4 Habits I've developed as a Linguist in Tech

4 Habits I've developed as a Linguist in Tech

One of my favourite questions from Alan Watts is... 'What would you like to do if money were no object? How would you enjoy spending your life?' It suddenly dawned on me that I love research and learning more about technology, especially Machine learning and Quantum technology. These are the two fields that still fascinate me to date.

My Journey in tech began six years ago while still in university. I was still sceptical that securing a job in the IT industry was plausible due to the nature of my course, which lacked the mathematical background required to grasp and understand machine learning. I have to give it to Andrew Ng for his famous encouragement during his ML course, 'Don't worry about it if you don't understand.' His course was the beginning of my career in the world of Machine Learning and Natural Language Processing.

Over the six years in tech have picked a few habits along the way,

  1. Making maths my best friend

    Though the prerequisites needed for math when learning machine learning are basic linear algebra and statistics, intermediate math will be essential, especially when one wants to upscale their knowledge beyond using already implemented algorithms. And being in academia and research, this was the wisest decision I have ever made. Much of the research work requires a good knowledge of maths, as it helps in reading research papers and implementing some algorithms.

  2. Developing a culture of reading research papers

    Before exploring the world of research papers, I was more into blogs, articles, youtube videos and Coursera courses to understand Machine learning and further my knowledge. They were more intimidating at first sight, all the maths jargon, formulas, set notations and hard-to-follow pseudocode; I could not dare look it twice. But something kept bothering me, the desire to understand Perceptron at its basic fundamental level. Can I implement the neuron without the Keras and TensorFlow, just a simple Python code with NumPy or a simple Python array? There I was, scrapping through the different research papers on Perceptron, which marked the beginning of my exploration into research papers.

  3. Coding

    Writing codes is among my favourite when it comes to computers. Acquiring good standard coding practices is of utmost importance. All these skills can be gained through practising and contributing to open-source projects. Last year I learnt a lot while contributing to Ivy - The Unified Machine Learning Framework, i.e. good coding practises and writing tests, which I rarely do because most of my work involved creating and fine-tuning models.

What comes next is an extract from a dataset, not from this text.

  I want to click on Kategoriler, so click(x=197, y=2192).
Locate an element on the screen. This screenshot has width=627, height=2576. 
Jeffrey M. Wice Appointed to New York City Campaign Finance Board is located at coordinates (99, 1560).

    Furthermore, as much as research papers are interesting, the beauty of it all is implementing the method proposed in those papers; this not only expands one's knowledge in the domain but also better techniques in problem-solving.

  4. Always Keeping an open-mind

    Technology is constantly evolving; there is chatgpt4 that has taken everyone by storm. Google Bard was later launched, but the level of performance did not match that of GPT4. Facebook LLaMA-13B was open-sourced. At launch, its performance was not close to Google and Chapgpt4; nonetheless, after three weeks of improvement by Alphaca-13B and Vicuna-13B, the model is almost performing at the level of Google Bard.

    Image source

    What caught my attention is the use of 4-bit quantization by Georgi Gerganov; to run LLaMA on a MacBook CPU, something I would love to try on my laptop.

Coming from a linguistics background, I did not struggle when it came to understanding linguistic terminology. It was fascinating that It was possible to combine what I was learning in class with NLP, i.e. sentence structures I and II. The most interesting of all was a text summary, courtesy of Gensim library, which I used to create a summarizer and feed a chunk of the novel; though sometimes the results were not promising, it was better than none, reading a 500-page novel was somehow a long feat.